左:5万分1地形図「徳舜瞥」昭和12年発行(多分)(所有している地形図は、地形図部分のみ切取られたもののため)
右:5万分1地形図「徳舜瞥」昭和24年発行

この区間の胆振線が開通したのは昭和15年(1940年)

現在の地形図はこちら


調べてみた。

トクシュンベツ原野の徳舜瞥道路と中島道路の交差点付近は、この地域が開拓された当時から門前峠と呼ばれ、今も国土地理院の5万分の1の地形図に名前がある。

蟠渓から門前峠を通り、三階滝までのソーケシュオマベツ長流間原野道路(長流川上流原野左岸道路)がまず開削された。現在の川沿いの渓谷に沿う国道筋にあたる道路は地形図を見てもらうと分かるように、後に造られた。

明治41年新潟県岩船郡山野辺村字門前出身の小田大吉がこの地域の払下げを受け雑貨店を開いた。そのころ近くには、昭園の早瀬農場の30数戸、中島に32戸の入植者がいて、入植者向けに出店のだった。

やがて盛業を誇り、当時の室蘭毎日新聞に紹介されている。

小野大吉は、郷里から熊野神社の祭神を持ってきて付近に祭っており、大気にお店は、峠の茶屋のような存在でもあり、壮瞥や伊達の往復に立ち寄る人も多く、人々は門前出身の彼を「門前さん」と呼び、付近の峠を門前峠と称したところから現在もその名前がある。

 



(1)



(2)



(3)

 
2007年10月訪問

国道453号を壮瞥方向からやってくると、蟠渓で長流川を渡り直角に道は曲がる。ここにはかつてこの地域を通っていた胆振線の蟠渓駅跡がある(1)。ちなみに旧地形図を見ると、旧道は北側の山川を走っていた。
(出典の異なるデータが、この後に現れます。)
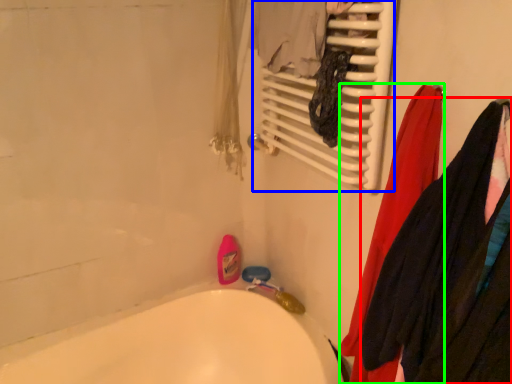 Question: Based on their relative distances, which object is nearer to clothing (highlighted by a red box)? Choose from radiator (highlighted by a blue box) and clothing (highlighted by a green box).

Choices:
 (A) radiator
 (B) clothing

Answer: (B) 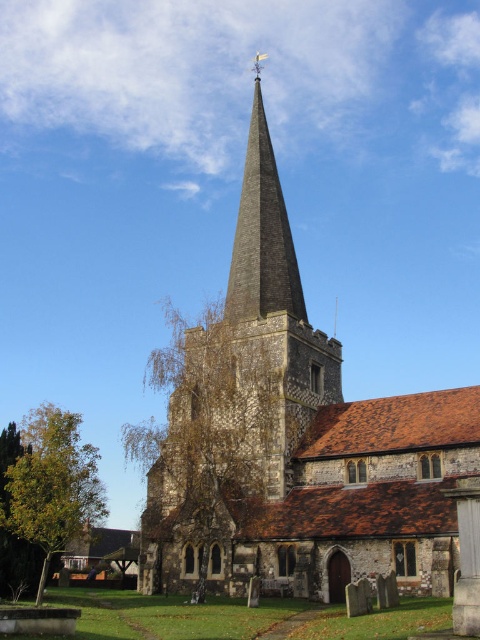 Question: Does stone steeple at center appear on the left side of dark gray stone spire at center?

Choices:
 (A) no
 (B) yes

Answer: (B)

Question: Does stone steeple at center appear over dark gray stone spire at center?

Choices:
 (A) no
 (B) yes

Answer: (A)

Question: Observing the image, what is the correct spatial positioning of stone steeple at center in reference to dark gray stone spire at center?

Choices:
 (A) right
 (B) left

Answer: (B) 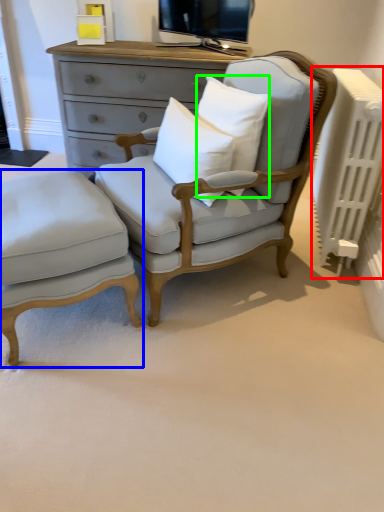 Question: Considering the real-world distances, which object is closest to radiator (highlighted by a red box)? nightstand (highlighted by a blue box) or pillow (highlighted by a green box).

Choices:
 (A) nightstand
 (B) pillow

Answer: (B) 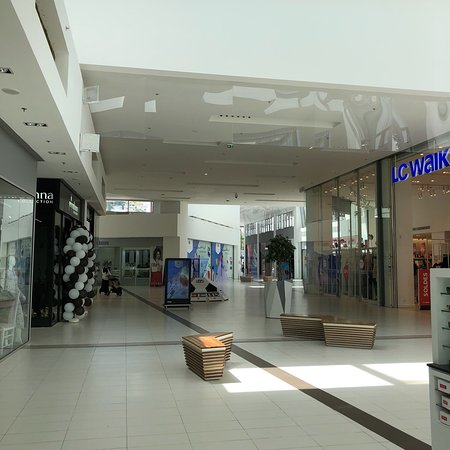 Image resolution: width=450 pixels, height=450 pixels. Find the location of `clothing store`. clothing store is located at coordinates (420, 260), (343, 259), (12, 303). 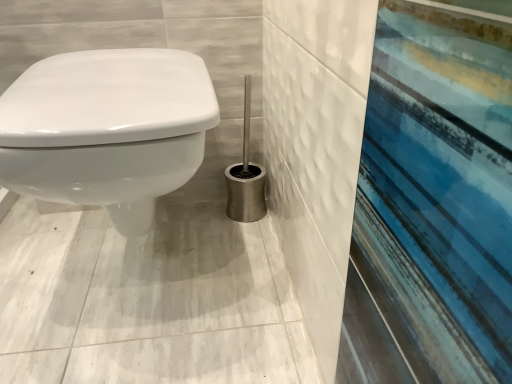 This screenshot has width=512, height=384. I want to click on vacant space underneath white glossy toilet at left (from a real-world perspective), so click(140, 276). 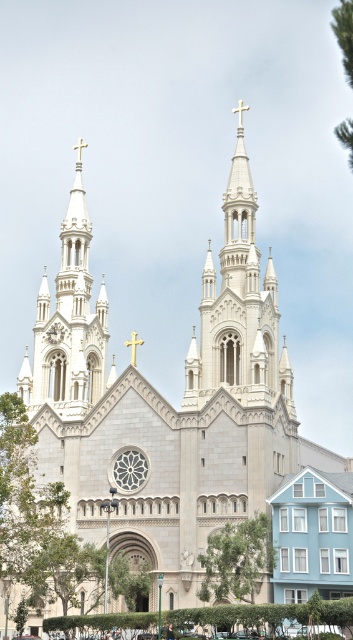 You are standing at the entrance of the grand church and want to find the green leafy tree at lower left. According to the coordinates, where should you look relative to your position?

The green leafy tree at lower left is located at coordinates point (48, 531), which means it is positioned to the lower left relative to your current position at the entrance of the church.

You are standing in front of the grand church and want to take a photo that includes both the green leafy tree at center and the green leafy tree at upper right. Based on their distances from each other, do you think you can fit both trees in the frame of your camera?

The green leafy tree at center is 66.47 meters away from the green leafy tree at upper right. Since they are quite far apart, you might need to use a wide angle lens to capture both trees in the same frame.

In the scene shown: You are standing in front of the grand church and want to take a photo that includes both the green leafy tree at lower left and the central spire of the church. Based on their positions, will the tree be to the left or right of the spire in the photo?

The green leafy tree at lower left is located at point (48, 531), which places it to the left side of the central spire in the photo. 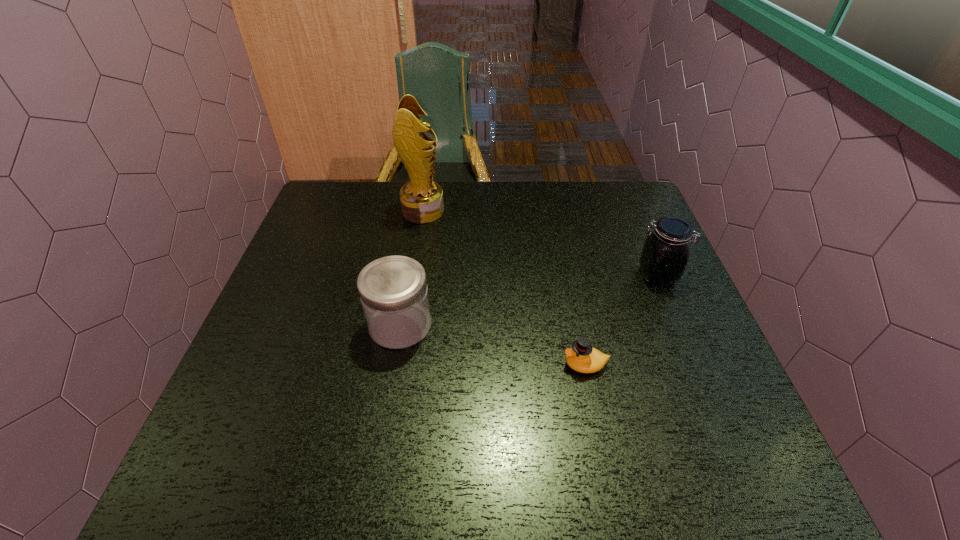 What are the coordinates of `object that can be found as the second closest to the tallest object` in the screenshot? It's located at (665, 254).

You are a GUI agent. You are given a task and a screenshot of the screen. Output one action in this format:
    pyautogui.click(x=<x>, y=<y>)
    Task: Click on the object that stands as the second closest to the farthest object
    
    Given the screenshot: What is the action you would take?
    pyautogui.click(x=665, y=254)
駅跡から湯本名水亭方面に進むと、右側に斜めに分岐する道がある(2)。こちらが、この国道の明治時代の旧ルートとなる道である。2車線は有る砂利道(3)で、進んでいくと、道路工事中(4)。

道を付け替え舗装工事中(5)、カーブの途中うにある旧道となる道の入口も見事工事の真っ最中(6)で、ダンプが往来していおり、旧道の状態をチェックすることはできなかった。

googleの航空写真見る限りは道は存在しない感じだが、こちらの 国土情報ウェブマッピングシステム(昭和51年)。では道筋がはっきりわかる。
 



(4)



(5)



(6)



(7)



(8)



(9)

 
(6)の写真を拡大したものが(7)。車内から見る限りは、車は走れなさそうだった。

道路はカーブも改良され(8)、舗装前を待つばかりの状態の道であった(9)。そして舗装路へ(10)。

そしてこの道のサミットとなる辺りに「牛横断注意」がある(11)。ちなみに2002年6月、走行時の5年前に来た時は、舗装された区間は砂利道だった(12)。



(10)



(11)



(12)2002年6月撮影



(13)



(14)



(15)

 
(11)の先は平坦な牧草地帯である。旧道が現れる地点が(13)の左の道。こちらは舗装路で、進んでいけば旧道が判ったであろうが、進んでいけば民家にぶつかるようなのでこちらからは旧道の確認はしなかった。

そして(13)の先のカーブを曲がった緩い切通しが地形図に記載されている門前峠の場所である。残念ながら写真が無い。

その地点をわずか抜けたところの写真は(14)。ここから下りとなる。

(15)の付近が交差点だが、現在は立体交差となっている。大滝村史を読むと、前出の門前峠の由来となった小田大吉の店の向かいに小学校があったと記されているので、地形図を見る限りはこの辺りに店があったと思われる。
  

この道を進むと、地形で谷になっているところ以外は、直線的に道が続く。かつてはこの道沿いに徳舜瞥の役場もあったのだ。 

路面★☆☆☆☆
景色★☆☆☆☆
2007年10月走行

工事のため、本当の門前峠への旧道の状態は分からず…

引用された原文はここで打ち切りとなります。